- [Brief]:
Using the records below, report how many lines include "durante", and give no more than the number.
[[ Extracted records, beginning ]]
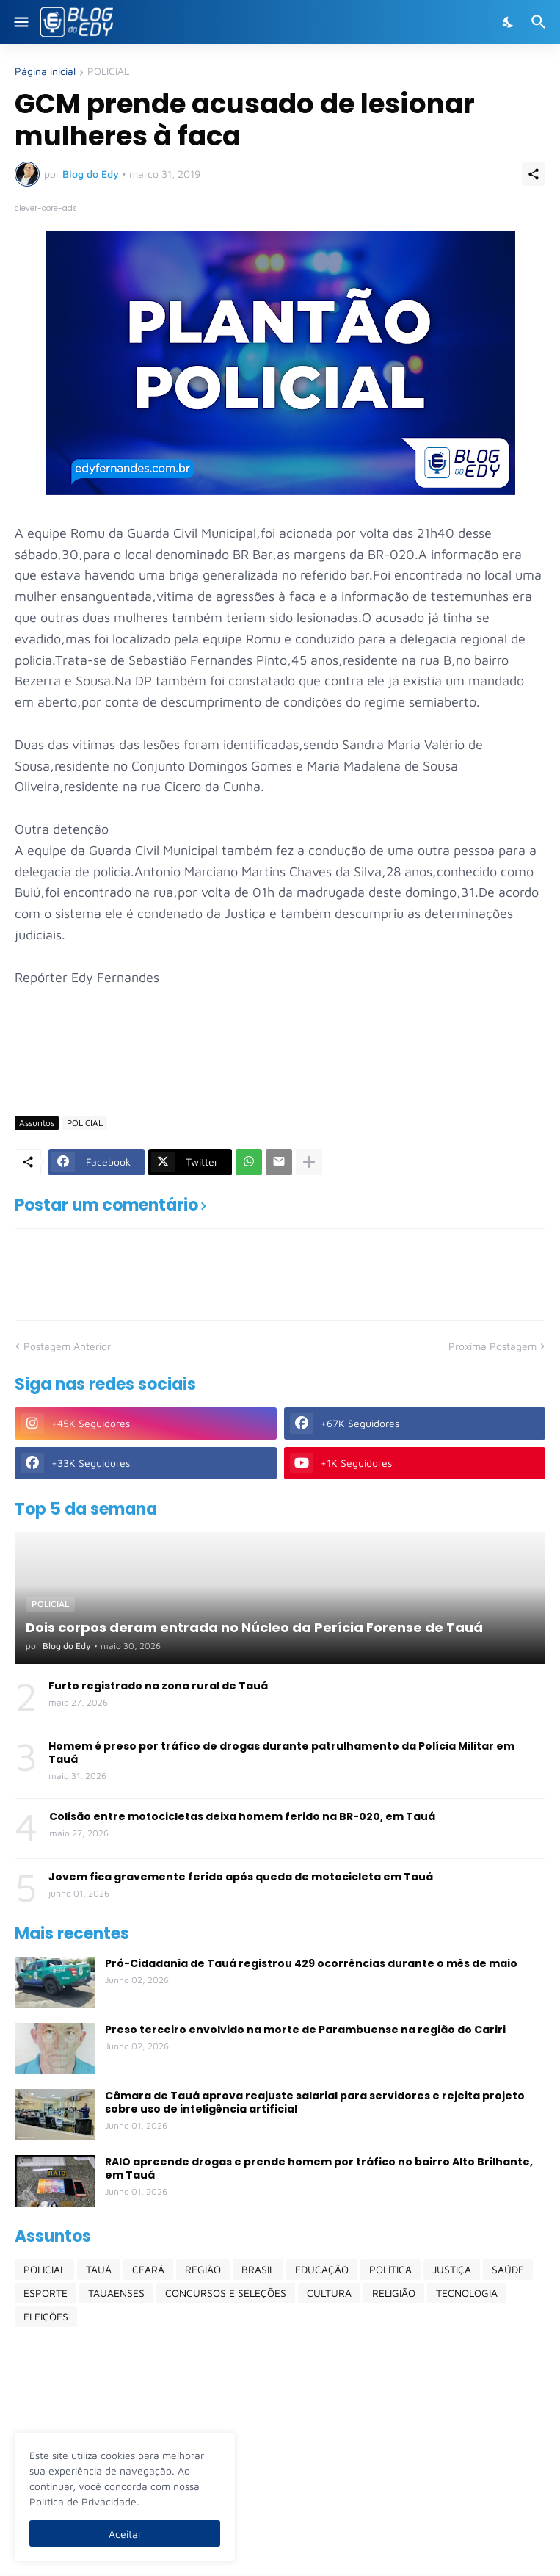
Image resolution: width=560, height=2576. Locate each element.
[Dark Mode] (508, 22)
[[ Extracted records, end ]]
[[ Extracted records, beginning ]]
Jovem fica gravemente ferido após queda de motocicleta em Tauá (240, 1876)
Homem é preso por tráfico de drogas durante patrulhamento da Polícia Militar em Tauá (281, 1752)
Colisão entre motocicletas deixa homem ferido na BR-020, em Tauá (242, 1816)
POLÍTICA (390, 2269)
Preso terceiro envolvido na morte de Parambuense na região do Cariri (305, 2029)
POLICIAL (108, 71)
[[ Extracted records, end ]]
[[ Extracted records, beginning ]]
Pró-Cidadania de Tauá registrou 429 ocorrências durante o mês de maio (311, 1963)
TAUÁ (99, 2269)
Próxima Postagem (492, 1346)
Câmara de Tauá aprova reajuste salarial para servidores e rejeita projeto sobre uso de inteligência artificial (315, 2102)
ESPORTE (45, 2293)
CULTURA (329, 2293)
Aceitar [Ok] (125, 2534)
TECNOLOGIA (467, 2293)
[[ Extracted records, end ]]
- [Result of this exercise]:
2